A senior official from the ruling party once characterized the Yoon Suk Yeol administration as a coalition government, emphasizing that Yoon's victory was secured by a narrow 0.73% margin, with support not only from his followers but also from backers of Hong Joon-pyo, Yoo Seung-min, Lee Jun-seok, and Ahn Cheol-soo. However, President Yoon subsequently distanced himself from key figures including Yoo Seung-min, Lee Jun-seok, and Ahn Cheol-soo, neglecting to consolidate the support of these factions within the coalition.

The ruling party suffered a resounding defeat in the general elections, a setback many had anticipated due to the party's persistently negative strategy since coming into power. The party's pattern of abandonment began with former lawmaker Yoo Seung-min. After Yoo's unsuccessful bid in the presidential primary, he shifted focus to contesting the Gyeonggi Provincial Governor position. However, core leadership within the ruling party actively worked against Yoo, purportedly at the behest of President Yoon. This action led to Yoo distancing himself from the PPP and many centrist voters who aligned with him.
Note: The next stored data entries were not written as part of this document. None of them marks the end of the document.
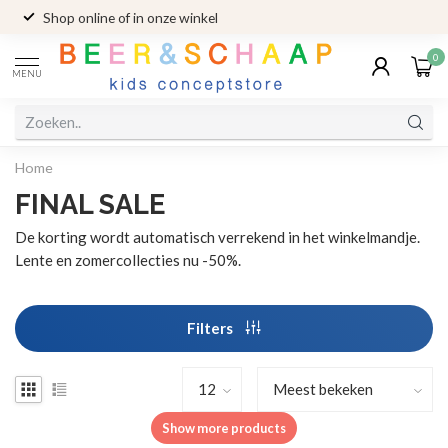
Shop online of in onze winkel
0
MENU
Home
FINAL SALE
De korting wordt automatisch verrekend in het winkelmandje.
Lente en zomercollecties nu -50%.
Filters
Show more products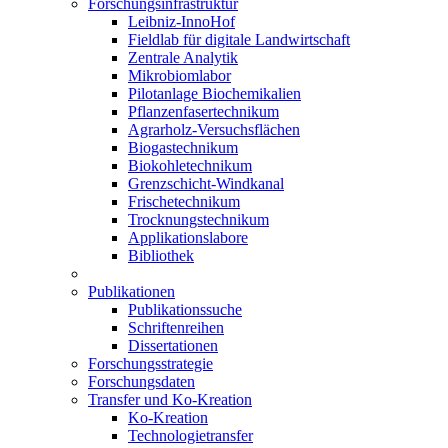
Forschungsinfrastruktur
Leibniz-InnoHof
Fieldlab für digitale Landwirtschaft
Zentrale Analytik
Mikrobiomlabor
Pilotanlage Biochemikalien
Pflanzenfasertechnikum
Agrarholz-Versuchsflächen
Biogastechnikum
Biokohletechnikum
Grenzschicht-Windkanal
Frischetechnikum
Trocknungstechnikum
Applikationslabore
Bibliothek
Publikationen
Publikationssuche
Schriftenreihen
Dissertationen
Forschungsstrategie
Forschungsdaten
Transfer und Ko-Kreation
Ko-Kreation
Technologietransfer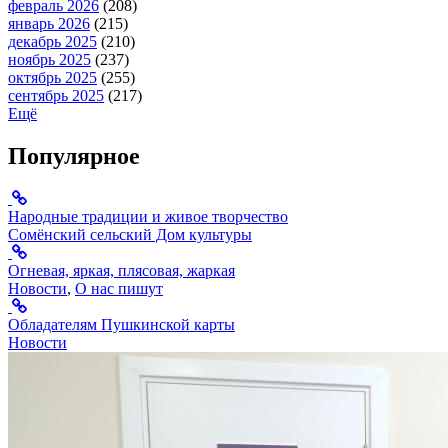
февраль 2026
(208)
январь 2026
(215)
декабрь 2025
(210)
ноябрь 2025
(237)
октябрь 2025
(255)
сентябрь 2025
(217)
Ещё
Популярное
Народные традиции и живое творчество
Сомёнский сельский Дом культуры
Огневая, яркая, плясовая, жаркая
Новости
,
О нас пишут
Обладателям Пушкинской карты
Новости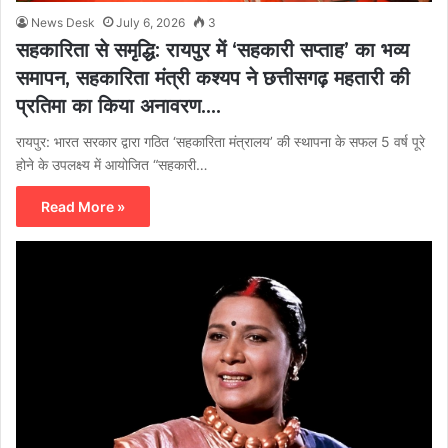
News Desk
July 6, 2026
3
​सहकारिता से समृद्धि: रायपुर में ‘सहकारी सप्ताह’ का भव्य
समापन, सहकारिता मंत्री कश्यप ने छत्तीसगढ़ महतारी की
प्रतिमा का किया अनावरण….
रायपुर: भारत सरकार द्वारा गठित ‘सहकारिता मंत्रालय’ की स्थापना के सफल 5 वर्ष पूरे
होने के उपलक्ष्य में आयोजित “सहकारी…
Read More »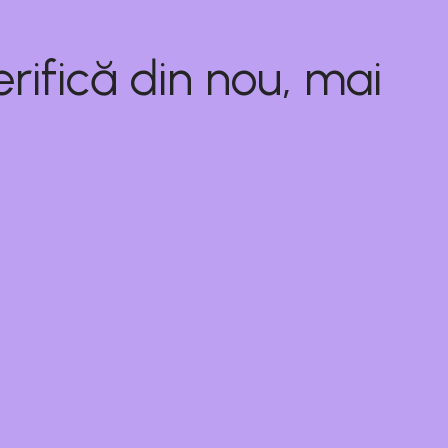
rifică din nou, mai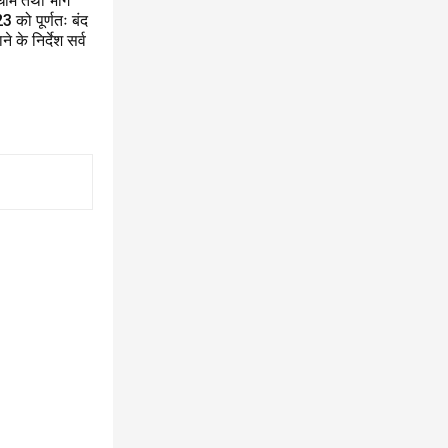
धाम तथा भांग
को पूर्णतः बंद
के निर्देश सर्व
The removal of then-PPP leader Lee Jun-seok was followed by internal opposition from Yoon's supporters, who disapproved of Lee's clashes with the president during the presidential campaign. While framed as a disciplinary measure, Lee's ousting ultimately cost the party the support of men in their thirties.

This subtraction pattern continued, notably during the party convention on March 8, 2023, when the Presidential Office criticized former lawmaker Na Gyung-won for seeking party leadership, citing her use of public office for political gain. Na had been popular among traditional conservative supporters. When Ahn Cheol-soo proposed a "Yoon-Ahn coalition," the Presidential Office rebuked Ahn, stating that he lacked sufficient closeness to President Yoon despite Ahn's substantial support base that made him even a presidential candidate.
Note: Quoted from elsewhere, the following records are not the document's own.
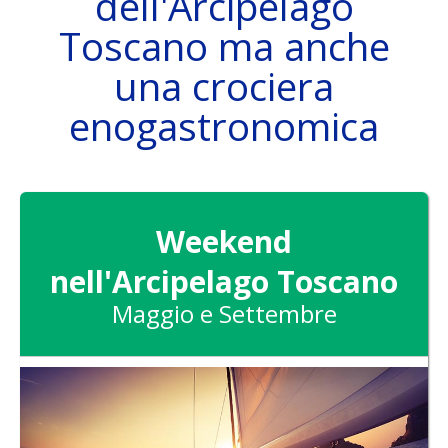
dell'Arcipelago
Toscano ma anche
una crociera
THE SAILING BOAT
enogastronomica
DESTINATIONS
Weekend
nell'Arcipelago Toscano
Maggio e Settembre
ATTIVITÀ
SKIPPER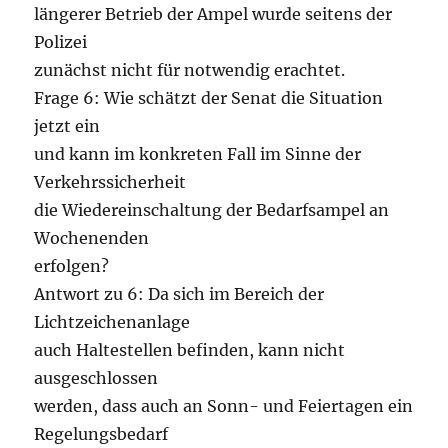
längerer Betrieb der Ampel wurde seitens der
Polizei
zunächst nicht für notwendig erachtet.
Frage 6: Wie schätzt der Senat die Situation
jetzt ein
und kann im konkreten Fall im Sinne der
Verkehrssicherheit
die Wiedereinschaltung der Bedarfsampel an
Wochenenden
erfolgen?
Antwort zu 6: Da sich im Bereich der
Lichtzeichenanlage
auch Haltestellen befinden, kann nicht
ausgeschlossen
werden, dass auch an Sonn- und Feiertagen ein
Regelungsbedarf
The conservative camp, once tightly knit, began to fray, alienating voters in the process. President Yoon's approval ratings remained below 30%, yet efforts to bridge these divides were noticeably absent as the general elections drew nearer.
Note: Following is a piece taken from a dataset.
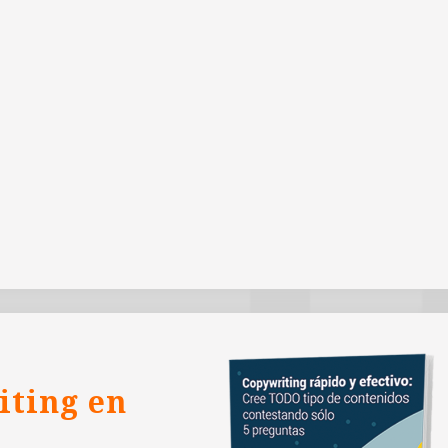
iting en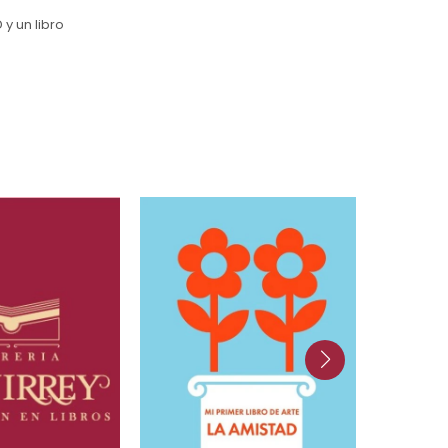
y un libro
As the general elections drew nearer, candidates in the Seoul metropolitan area began expressing their apprehensions. Lawmaker Yoon Sang-hyun, serving his fourth term, repeatedly raised concerns about the party's electoral prospects in the Seoul metropolitan area, describing a troubling pattern within the party. He likened the issue to cancer, citing a persistent tendency to subtract rather than add valuable personnel. Yoon questioned how the party could succeed in elections while continually engaging in negative strategies.

Last month, a pervasive sense of dissatisfaction with public sentiment in the Seoul metropolitan area gripped the People Power Party (PPP), echoing sentiments reminiscent of the previous 21st general elections. "This is a critical situation. We must act decisively," remarked Kim Seong-tae, the Election Committee Director of the Seoul Area, emphasizing the urgent need to reunite with former colleagues such as ex-lawmaker Yoo. However, Han Dong-hoon, the PPP interim leader, dismissed this suggestion. The conservative party, which had previously managed to present a semblance of unity during election periods despite internal conflicts, failed to make even a token effort towards solidarity this time.

Ultimately, the general election outcome underscored the PPP's strategic missteps, as the ruling party opted to subtract rather than add to its support base, resulting in a decisive defeat. Despite last-minute appeals for additional votes, the party's disregard for existing support likely sealed their fate.